Snail

By RICHARD MILLER (Abacus Books; 1984/86)

I don’t know what kind of drugs Richard Miller was on when he wrote this picaresque novel, surely one of the strangest I’ve ever read, but I want some.

Snail

Let’s see: there’s a Nazi fellow who meets up with the Wandering Jew—yes, the Wandering Jew, who goes by George.  He gives the Nazi a tonic that turns him into a teenage boy, in which form he’s transported through time, anally raped by the Tooth Fairy, seduced by the Greek Goddess Athena, befriended by Kilgore Trout (who’s escaped from the pages of Kurt Vonnegut’s BREAKFAST OF CHAMPIONS) and roped into managing a burger franchise run by George.

The action ranges from Timbuktu in the early 1960s, where killer butterflies plague the land, to New Orleans in the 70s, where a bestiality porno rag is all the rage, to San Francisco in the 80s, where our hero becomes a sexy woman, in which form he’s ravished by his former (male) vessel.  He also gets turned into a snail and chats with Jehovah, a.k.a. God.
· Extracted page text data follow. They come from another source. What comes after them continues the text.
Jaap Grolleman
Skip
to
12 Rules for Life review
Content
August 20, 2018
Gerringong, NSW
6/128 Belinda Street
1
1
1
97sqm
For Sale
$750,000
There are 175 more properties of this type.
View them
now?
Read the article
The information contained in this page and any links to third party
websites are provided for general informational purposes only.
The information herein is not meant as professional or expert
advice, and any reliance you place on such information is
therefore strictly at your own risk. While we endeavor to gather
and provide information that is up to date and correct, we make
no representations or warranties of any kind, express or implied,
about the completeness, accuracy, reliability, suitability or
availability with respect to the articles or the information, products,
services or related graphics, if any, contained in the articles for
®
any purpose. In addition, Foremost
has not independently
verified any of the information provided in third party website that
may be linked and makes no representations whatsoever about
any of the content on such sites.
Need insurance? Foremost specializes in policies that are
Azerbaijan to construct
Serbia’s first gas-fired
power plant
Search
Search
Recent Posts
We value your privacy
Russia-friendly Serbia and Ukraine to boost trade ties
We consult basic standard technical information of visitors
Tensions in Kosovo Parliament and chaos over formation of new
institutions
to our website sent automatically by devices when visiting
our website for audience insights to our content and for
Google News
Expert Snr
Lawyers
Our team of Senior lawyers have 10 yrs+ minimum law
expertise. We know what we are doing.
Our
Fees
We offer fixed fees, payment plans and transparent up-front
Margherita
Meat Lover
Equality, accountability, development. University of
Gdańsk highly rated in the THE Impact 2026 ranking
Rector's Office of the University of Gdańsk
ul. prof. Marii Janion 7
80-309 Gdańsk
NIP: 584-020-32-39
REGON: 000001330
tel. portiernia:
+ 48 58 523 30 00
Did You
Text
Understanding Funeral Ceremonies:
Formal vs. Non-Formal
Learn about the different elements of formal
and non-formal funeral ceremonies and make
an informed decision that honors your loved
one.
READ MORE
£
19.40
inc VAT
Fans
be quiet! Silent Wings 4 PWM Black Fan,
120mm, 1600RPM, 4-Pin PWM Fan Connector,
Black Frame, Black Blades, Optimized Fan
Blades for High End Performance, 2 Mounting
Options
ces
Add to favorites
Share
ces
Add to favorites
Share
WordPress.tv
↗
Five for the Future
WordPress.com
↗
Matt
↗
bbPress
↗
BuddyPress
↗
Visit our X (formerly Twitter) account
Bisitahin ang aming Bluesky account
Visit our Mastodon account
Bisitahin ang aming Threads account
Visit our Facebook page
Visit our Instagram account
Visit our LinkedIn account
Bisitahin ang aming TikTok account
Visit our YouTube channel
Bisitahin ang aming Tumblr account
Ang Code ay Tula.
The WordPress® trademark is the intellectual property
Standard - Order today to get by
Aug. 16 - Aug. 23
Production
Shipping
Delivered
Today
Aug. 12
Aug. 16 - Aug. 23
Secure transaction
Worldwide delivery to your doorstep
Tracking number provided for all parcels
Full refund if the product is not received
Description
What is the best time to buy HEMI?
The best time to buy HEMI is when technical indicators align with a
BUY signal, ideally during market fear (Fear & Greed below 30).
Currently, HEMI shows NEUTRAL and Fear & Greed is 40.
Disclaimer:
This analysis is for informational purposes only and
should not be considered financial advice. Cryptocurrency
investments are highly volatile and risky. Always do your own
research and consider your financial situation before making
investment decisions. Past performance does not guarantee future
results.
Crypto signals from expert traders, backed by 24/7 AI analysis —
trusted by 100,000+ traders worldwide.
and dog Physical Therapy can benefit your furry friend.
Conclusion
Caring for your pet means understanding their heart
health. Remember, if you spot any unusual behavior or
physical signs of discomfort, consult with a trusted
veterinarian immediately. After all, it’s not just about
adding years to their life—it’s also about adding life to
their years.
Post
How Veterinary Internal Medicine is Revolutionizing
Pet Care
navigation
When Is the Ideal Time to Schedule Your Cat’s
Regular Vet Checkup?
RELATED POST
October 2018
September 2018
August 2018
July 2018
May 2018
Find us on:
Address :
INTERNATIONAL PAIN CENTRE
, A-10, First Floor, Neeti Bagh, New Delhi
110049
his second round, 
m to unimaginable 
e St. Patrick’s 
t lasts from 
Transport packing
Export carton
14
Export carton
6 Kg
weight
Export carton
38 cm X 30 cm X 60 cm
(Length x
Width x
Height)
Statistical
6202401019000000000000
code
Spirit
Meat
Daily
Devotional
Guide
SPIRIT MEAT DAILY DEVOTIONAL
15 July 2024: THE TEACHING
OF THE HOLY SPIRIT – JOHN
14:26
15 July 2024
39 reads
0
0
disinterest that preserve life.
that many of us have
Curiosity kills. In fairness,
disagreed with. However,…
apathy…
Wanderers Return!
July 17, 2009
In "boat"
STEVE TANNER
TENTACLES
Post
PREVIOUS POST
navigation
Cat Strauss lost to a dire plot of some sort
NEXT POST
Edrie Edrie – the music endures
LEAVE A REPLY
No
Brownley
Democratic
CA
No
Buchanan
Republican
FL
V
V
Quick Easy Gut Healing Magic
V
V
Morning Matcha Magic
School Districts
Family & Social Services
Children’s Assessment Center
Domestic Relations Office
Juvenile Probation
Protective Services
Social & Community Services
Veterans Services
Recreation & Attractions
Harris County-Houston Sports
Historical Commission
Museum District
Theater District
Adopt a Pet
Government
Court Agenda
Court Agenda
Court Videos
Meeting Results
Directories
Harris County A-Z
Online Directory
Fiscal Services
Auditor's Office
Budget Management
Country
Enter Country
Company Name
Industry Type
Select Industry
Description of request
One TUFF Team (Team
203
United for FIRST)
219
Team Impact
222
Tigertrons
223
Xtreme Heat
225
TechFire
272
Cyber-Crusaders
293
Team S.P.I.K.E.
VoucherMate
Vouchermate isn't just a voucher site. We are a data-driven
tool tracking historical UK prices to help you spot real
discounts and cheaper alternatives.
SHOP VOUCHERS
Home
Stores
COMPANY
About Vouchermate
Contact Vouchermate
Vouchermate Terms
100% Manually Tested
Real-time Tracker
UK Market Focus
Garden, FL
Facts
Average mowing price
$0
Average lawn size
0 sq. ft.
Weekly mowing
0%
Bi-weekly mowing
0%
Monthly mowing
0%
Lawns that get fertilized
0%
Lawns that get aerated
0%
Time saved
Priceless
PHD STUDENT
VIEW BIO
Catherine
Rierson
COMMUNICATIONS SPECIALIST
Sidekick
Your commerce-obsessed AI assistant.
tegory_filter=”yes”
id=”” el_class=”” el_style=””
Confused?  Me too, and neither was I too enamored by prose that often grows quite preachy and didactic (if the author’s intent was to lecture the reader, I’m not too sure this was the ideal form in which to do it).  Yet I can’t deny the feverish imagination on display, or the entertainment value; in a departure from most picaresque fiction, SNAIL is eminently readable, even for the unhip.

Snail Cover Art illustrated by Clive Barker

Cover Art illustrated by Clive Barker

This novel remains best known for the fact that its UK edition features cover art by the one and only Clive Barker, who’s not generally known for illustrating books by other authors (further Barker cover commissions include A NASTY PIECE OF WORK by Graham Bendel and A LIFE IN THE CINEMA by Mick Garris).  Richard Miller, of course, isn’t just any author; his other novels include SQUED (1989), a bleakly comedic take on the afterworld, SOWBOY (1991), a dystopian goof centered on pigs, and MOSCA (1997), about a government created artificial fly determined to exterminate the human race.  SNAIL is the best of the lot in my view, and a rare jewel in the category of category-free fiction.